What makes a great TESOL teacher?
If we look back on our own school days, most of us will remember some of our teachers more than others. In some cases this will be because they were terrible at their job and didn’t provide the environment we needed to reach our full potential. The worst traits are often things such as failing to listen to students, lacking enthusiasm, and being overly strict. However, most of us will also have good memories of one or more teachers who actually had a positive impact on our school experience. There are a wide variety of reasons why these particular teachers stand out.
If you are already teaching or plan to teach in the future, there are several things you can focus on that when added together make up a memorable teacher. If you can manage to add all of these to your everyday teaching style, you are likely to be remembered as a great ESL teacher.
We consider all the following points to be crucial when teaching ESL, however, it is possible that this is the most important. Regardless of your qualifications and experience, if you do not communicate well with your class they will struggle to achieve the levels of success they deserve. And when teaching ESL, this is even more important as you probably will not speak much of your students native language.

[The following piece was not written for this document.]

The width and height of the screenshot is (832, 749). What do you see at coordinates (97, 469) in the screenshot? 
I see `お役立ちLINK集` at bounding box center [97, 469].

In ESL classrooms, non-verbal communication always plays a crucial part in the day-to-day lessons you deliver. The key skills you will need to develop when teaching a foreign language include hand gestures, body language, and tone of voice, amongst others. During your initial TESOL course you will learn about all the most important communication skills and how to use them effectively in the classroom.
If you want to be remembered as a great teacher, you will certainly need to demonstrate an exceptional amount of passion for the job. If you are not 100% committed to every lesson and are just working from paycheck to paycheck, your students will feel it and will struggle to make progress. To be a good teacher in any subject and in any environment, you have to truly care about your students' success and maintain a strong passion for the important position you are in everyday. If you do not have this quality at your disposal, then your lessons will soon become boring and unfulfilling for you and the people in your classroom.
Although no two classrooms are ever exactly the same, one thing is typically constant no matter where you are teaching in the world: Every student learns at their own pace. In every class there are students who grasp new concepts right off the bat, while others will take much longer and continue to make mistake after mistake. As a teacher you are required to give every member of the class the support they need to be successful, not just the ones that are quick to understand. Showing your frustration towards a struggling student must always be avoided. At the end of the day, a great ESL teacher can always find a way to help every member of the class move forward.
Many first-time teachers learn about the importance of organization by turning up to a lesson without being fully prepared. Without putting in the required planning for the lesson and all the materials and equipment it needs, you might find that your day ends in nothing short of chaos. As your teaching career progresses, you should find that the amount of planning required for each lesson is gradually reduced. However, it is good advice to never underestimate how important planning and organization is when it comes to providing a good learning environment for every member of your class.
The unfortunate truth is that things don’t always go to plan in the classroom, even for the most organized of teachers. This is why adaptability is so important when teaching ESL. There are many things that can throw your plans out of the window when teaching. Sometimes your lesson plan might only take half the usual time to complete, or the bell might go off before you have even got half way through your planned activities. Many lessons now involve the use of technology, which often has a habit of crashing just when you need it the most. And the sad fact is that any activity you have planned can prove a complete failure when you first attempt it with your students. Whenever any of these unfortunate problems arise, a great teacher is able to adapt and come up with a new way to get the job done.
When starting out as an ESL teacher, most people will have bouts of nerves and some level of anxiety about making mistakes in the classroom. You might struggle to answer a difficult grammar question, or an activity might fall apart. However, this is perfectly normal for almost every teacher as very few are able to breeze through their early lessons without any problems or mistakes. In teaching, as in most walks of life, you gradually develop your skills over time and will become a better teacher with every lesson that passes. During your first few weeks and months on the job, just remember to have faith in everything you learned while studying your TESOL course and also to have faith in your own abilities as an educator.
While there are undoubtedly other traits that make up a good ESL teacher, these are some of the most important to be aware of before you set foot in your own classroom for the first time. If you can develop all of these to a high level, you will have gone a long way towards becoming that great teacher that your students will remember well into the future.